━━━━━ Records shown ━━━━━
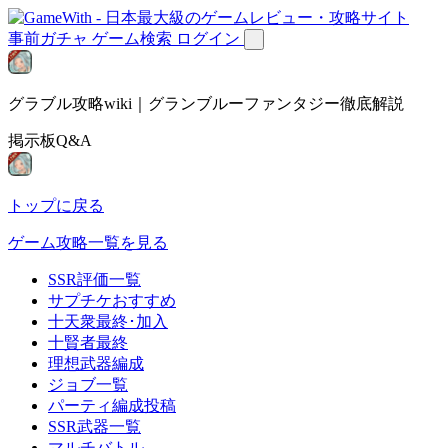
事前ガチャ
ゲーム検索
ログイン
グラブル攻略wiki｜グランブルーファンタジー徹底解説
掲示板Q&A
トップに戻る
ゲーム攻略一覧を見る
SSR評価一覧
サプチケおすすめ
十天衆最終･加入
十賢者最終
理想武器編成
ジョブ一覧
パーティ編成投稿
SSR武器一覧
マルチバトル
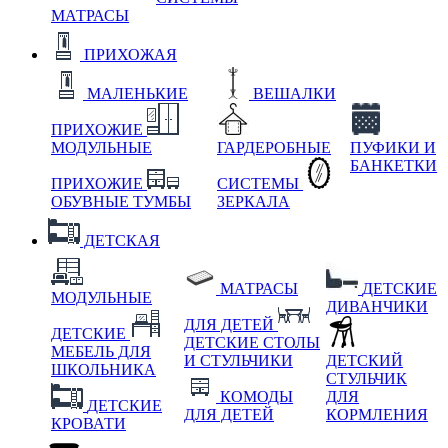
МАТРАСЫ
ПРИХОЖАЯ
МАЛЕНЬКИЕ
ВЕШАЛКИ
ПРИХОЖИЕ
МОДУЛЬНЫЕ
ГАРДЕРОБНЫЕ
ПУФИКИ И
БАНКЕТКИ
ПРИХОЖИЕ
СИСТЕМЫ
ОБУВНЫЕ ТУМБЫ
ЗЕРКАЛА
ДЕТСКАЯ
МАТРАСЫ
ДЕТСКИЕ
МОДУЛЬНЫЕ
ДИВАНЧИКИ
ДЛЯ ДЕТЕЙ
ДЕТСКИЕ
ДЕТСКИЕ СТОЛЫ
МЕБЕЛЬ ДЛЯ
И СТУЛЬЧИКИ
ДЕТСКИЙ
ШКОЛЬНИКА
СТУЛЬЧИК
КОМОДЫ
ДЛЯ
ДЕТСКИЕ
ДЛЯ ДЕТЕЙ
КОРМЛЕНИЯ
КРОВАТИ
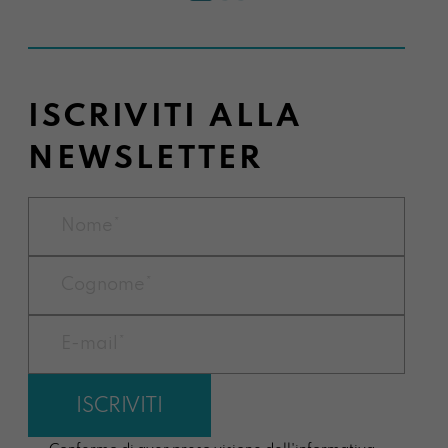
ISCRIVITI ALLA
NEWSLETTER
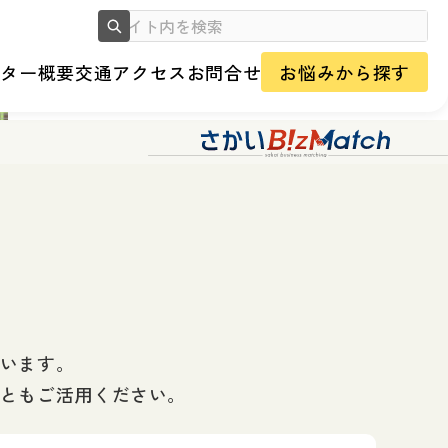
ンター概要
交通アクセス
お問合せ
お悩みから探す
います。
ともご活用ください。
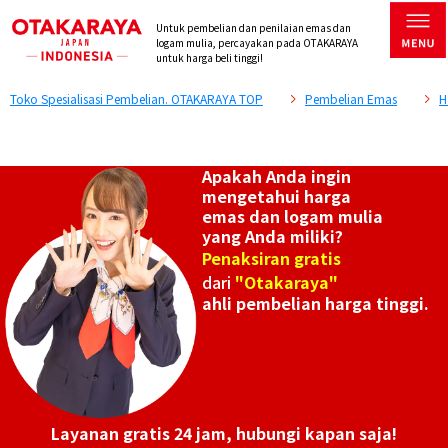
Untuk pembelian dan penilaian emas dan
logam mulia, percayakan pada OTAKARAYA
untuk harga beli tinggi!
Toko Spesialisasi Pembelian. OTAKARAYA TOP
Pembelian Emas
H
Apakah Anda ingin
mengetahui harga
emas dan logam mulia
yang Anda miliki?
Penaksiran gratis
dari
"Otakaraya"
ahli pembelian harga tinggi.
Layanan gratis 24 jam, hubungi kapan saja!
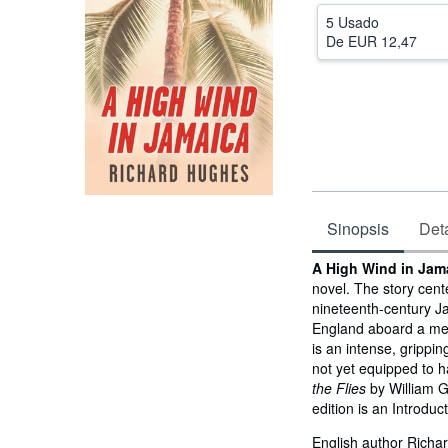
5 Usado
De
EUR 12,47
Sinopsis
Deta
Sinopsis
A High Wind in Jam
novel. The story cente
nineteenth-century Ja
England aboard a merc
is an intense, grippin
not yet equipped to h
the Flies
by William G
edition is an Introduc
English author Richar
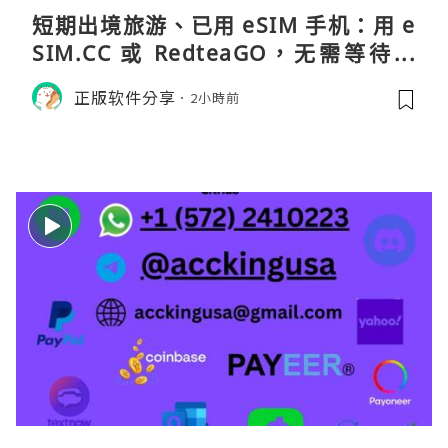
短期出境旅游、已用 eSIM 手机：用 e
SIM.CC 或 RedteaGO，无需等待收
货。需要“当地号码 + 通话短信”（如
正版软件分享
2小時前
打车、外卖、客户联络）：优先 Redt
eaGO（明确提供通话短信套餐）。长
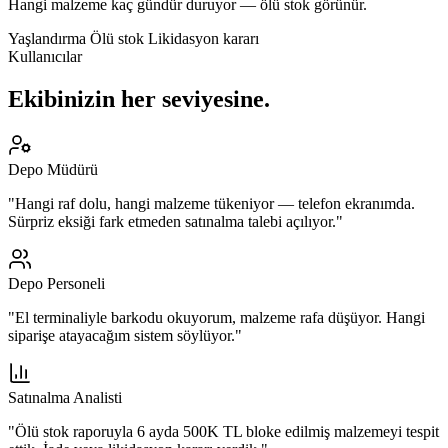
Hangi malzeme kaç gündür duruyor — ölü stok görünür.
Yaşlandırma
Ölü stok
Likidasyon kararı
Kullanıcılar
Ekibinizin her seviyesine.
Depo Müdürü
"Hangi raf dolu, hangi malzeme tükeniyor — telefon ekranımda.
Sürpriz eksiği fark etmeden satınalma talebi açılıyor."
Depo Personeli
"El terminaliyle barkodu okuyorum, malzeme rafa düşüyor. Hangi
siparişe atayacağım sistem söylüyor."
Satınalma Analisti
"Ölü stok raporuyla 6 ayda 500K TL bloke edilmiş malzemeyi tespit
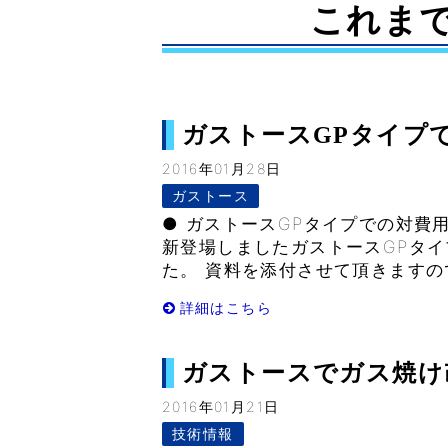
これま
ガストースGPタイプでの
2016年01月28日
ガストース
● ガストースGPタイプでの対費
新登場しましたガストースGPタイ
た。 資料を添付させて頂きますので
詳細はこちら
ガストースでガス焼け改善！
2016年01月21日
技術情報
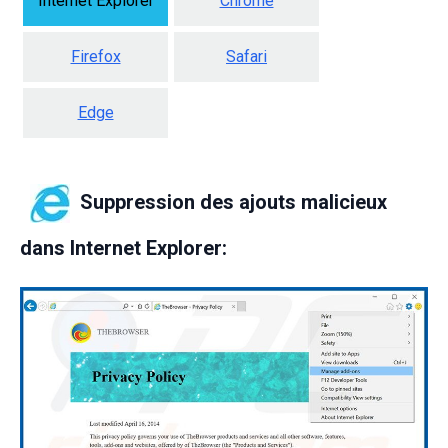
Internet Explorer
Chrome
Firefox
Safari
Edge
Suppression des ajouts malicieux
dans Internet Explorer:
━━━━━
__Aim of the task__. A bare number is expected: how many lines above contain the word "Explorer"?

__Solution for this problem__. 2